6/10
A bit of a whitewash.
15 August 2022
"I Aim at the Stars" is a very problematic film. On one hand, Dr. Wernher von Braun was instrumental in the American space program. But on the other, his Nazi past was whitewashed and this film ignored the awful war crimes this man perpetrated during WWII. While head of the German rocket program, its leader, von Braun, was responsible for using slave laborers to build his research station at Peenemünde, Germany. And, in total, about 20,000-25,000 of these slave laborers were worked to death to make von Braun's dream come true! He also was NOT the apolitical guy you see in the story, but was a card-carrying and eager member of the National Socialist Party as well as a member of the SS! The man was a monster...and you get none of this in the movie which is intended to glorify his life. Now I am not saying they shouldn't have done a movie about him...but at least it should have been a more honest one.

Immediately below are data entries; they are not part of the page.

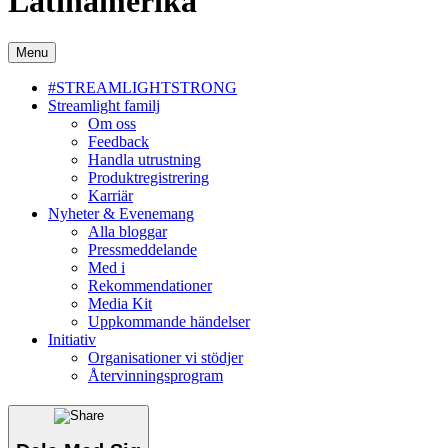
Latinamerika
Menu
#STREAMLIGHTSTRONG
Streamlight familj
Om oss
Feedback
Handla utrustning
Produktregistrering
Karriär
Nyheter & Evenemang
Alla bloggar
Pressmeddelande
Med i
Rekommendationer
Media Kit
Uppkommande händelser
Initiativ
Organisationer vi stödjer
Återvinningsprogram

The film begins well after WWII had begun. While it showed von Braun and his comrades working on the V-2 rocket, there isn't much apart from that and you learn little about the man's personal life. Then, as the war ended, von Braun and many of his fellow rocket scientists defected to the USA and the film then follows them to New Mexico and their work on the US space program. It ends with the first US satellite in space.

I think about 80-90% of the film is good. Jurgens is good as von Braun and the story is reasonably good despite its HUGE omissions. In other words, technically it's well made but also, as I mentioned above, it's pretty sad what is omitted. It's worth seeing but only if you read up on the man and don't take the entire film as a thorough biography of the man.